Today, the Department of Health and Human Services is also releasing new data on the ARP Child Care Stabilization program showing its broad reach in helping providers in every corner of the country:

  • All 50 states, Washington, D.C., and four US territories operated Child Care Stabilization programs. Nationwide, providers in over 96% of counties received aid.
  • More than 8 in 10 licensed child care centers nationwide received assistance.
  • About 30,000 child care programs in rural counties received aid, helping small businesses and families in some of the places where child care was already difficult to come by even prior to the pandemic.
  • Assistance was provided to child care providers in 98% of persistent poverty counties in most states. These are counties where at least 20% of residents have lived in poverty over the past 30 years. 
  • Over 44% of programs that received assistance were owned or operated by people of color.
  • 53% of providers receiving stabilization funds were operating in the most racially diverse counties.

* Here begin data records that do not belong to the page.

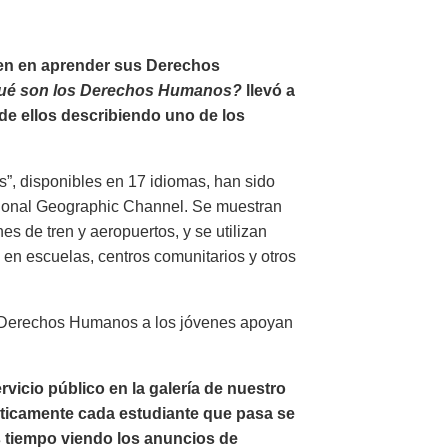
ven en aprender sus Derechos
ué son los Derechos Humanos?
llevó a
de ellos describiendo uno de los
”, disponibles en 17 idiomas, han sido
tional Geographic Channel. Se muestran
es de tren y aeropuertos, y se utilizan
en escuelas, centros comunitarios y otros
s Derechos Humanos a los jóvenes apoyan
icio público en la galería de nuestro
ticamente cada estudiante que pasa se
ás tiempo viendo los anuncios de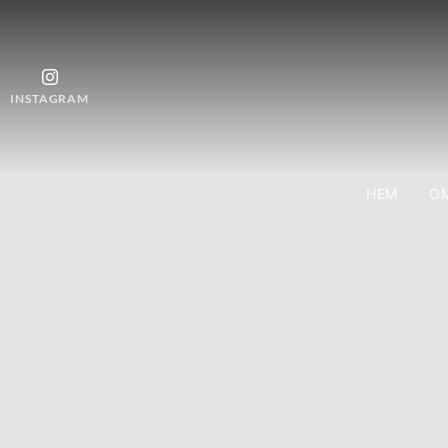
INSTAGRAM
HEM
OM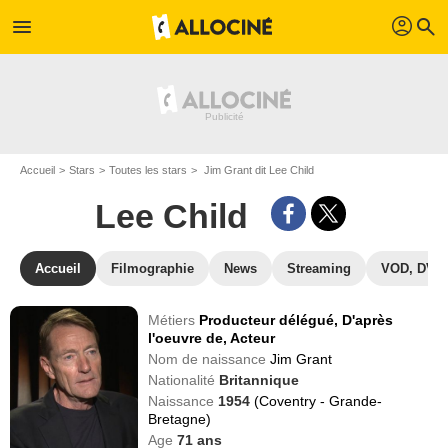
profil
menu
search
Accueil
Stars
Toutes les stars
Jim Grant dit Lee Child
Lee Child
Accueil
Filmographie
News
Streaming
VOD, DVD
Métiers
Producteur délégué,
D'après
l'oeuvre de,
Acteur
Nom de naissance
Jim Grant
Nationalité
Britannique
Naissance
1954
(Coventry - Grande-
Bretagne)
Age
71
ans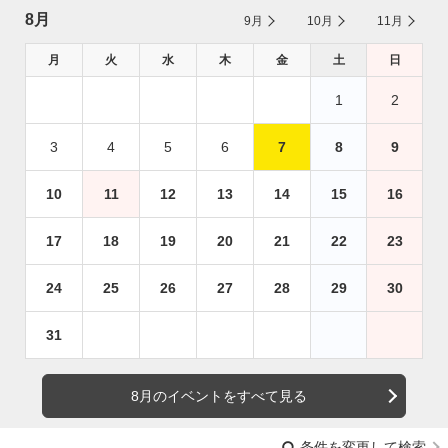
8月
9月
10月
11月
月
火
水
木
金
土
日
1
2
3
4
5
6
7
8
9
10
11
12
13
14
15
16
17
18
19
20
21
22
23
24
25
26
27
28
29
30
31
8月のイベントをすべて見る
条件を変更して検索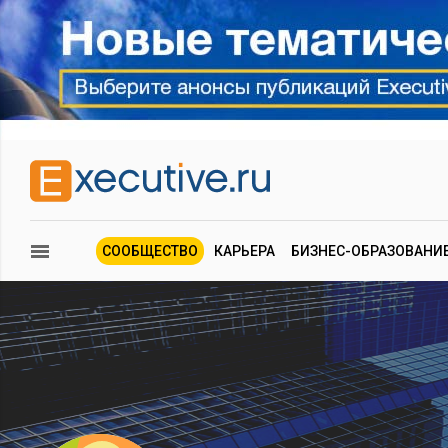
СООБЩЕСТВО
КАРЬЕРА
БИЗНЕС-ОБРАЗОВАНИ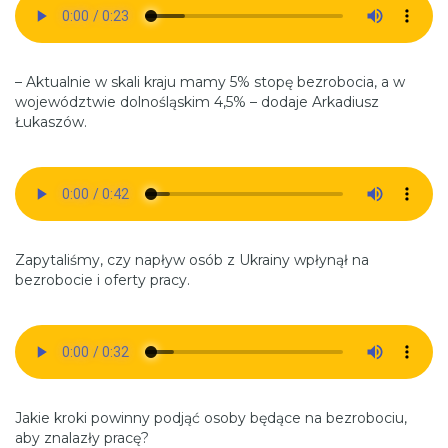
– Aktualnie w skali kraju mamy 5% stopę bezrobocia, a w
województwie dolnośląskim 4,5% – dodaje Arkadiusz
Łukaszów.
Zapytaliśmy, czy napływ osób z Ukrainy wpłynął na
bezrobocie i oferty pracy.
Jakie kroki powinny podjąć osoby będące na bezrobociu,
aby znalazły pracę?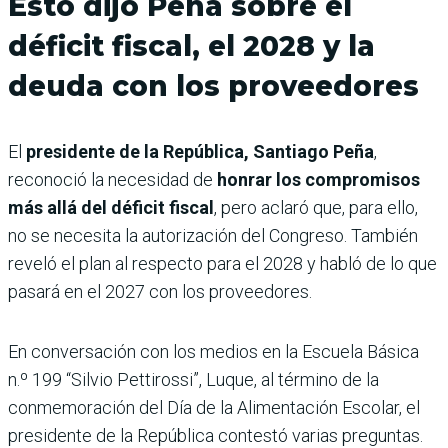
Esto dijo Peña sobre el
déficit fiscal, el 2028 y la
deuda con los proveedores
El
presidente de la República, Santiago Peña
,
reconoció la necesidad de
honrar los compromisos
más allá del déficit fiscal
, pero aclaró que, para ello,
no se necesita la autorización del Congreso. También
reveló el plan al respecto para el 2028 y habló de lo que
pasará en el 2027 con los proveedores.
En conversación con los medios en la Escuela Básica
n.º 199 “Silvio Pettirossi”, Luque, al término de la
conmemoración del Día de la Alimentación Escolar, el
presidente de la República contestó varias preguntas.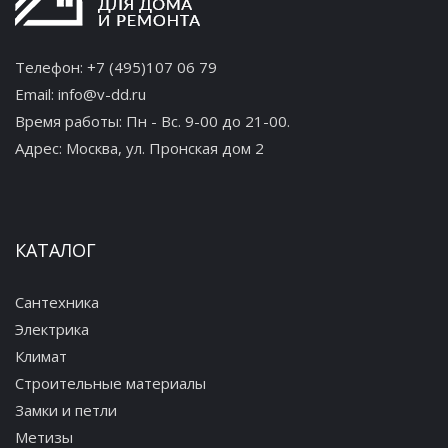
Телефон:
+7 (495)107 06 79
Email:
info@v-dd.ru
Время работы: Пн - Вс. 9-00 до 21-00.
Адрес:
Москва, ул. Пронская дом 2
КАТАЛОГ
Сантехника
Электрика
Климат
Строительные материалы
Замки и петли
Метизы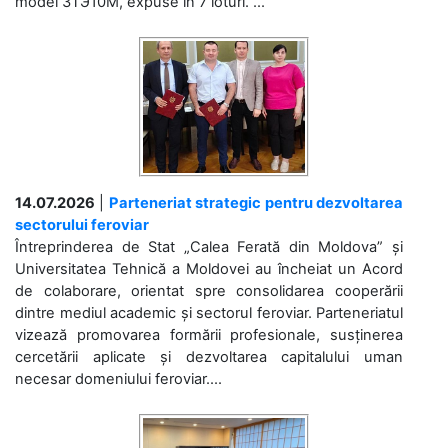
model 3ТЭ10М, expuse în 7 loturi. ...
14.07.2026
|
Parteneriat strategic pentru dezvoltarea
sectorului feroviar
Întreprinderea de Stat „Calea Ferată din Moldova” și
Universitatea Tehnică a Moldovei au încheiat un Acord
de colaborare, orientat spre consolidarea cooperării
dintre mediul academic și sectorul feroviar. Parteneriatul
vizează promovarea formării profesionale, susținerea
cercetării aplicate și dezvoltarea capitalului uman
necesar domeniului feroviar....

The Child Care Stabilization program was critical to helping child care centers and family child care providers, which are mostly very small women-owned businesses, remain open or reopen and keep the child care workforce, disproportionately women of color, on the payroll. Roughly 87 percent of child care centers reported using stabilization funds to help pay personnel costs and keep programs staffed while roughly 87 percent of family child care programs – typically very small businesses operating out of a home – reported using stabilization funds to help cover rent or mortgage payments, usually their largest operating expense.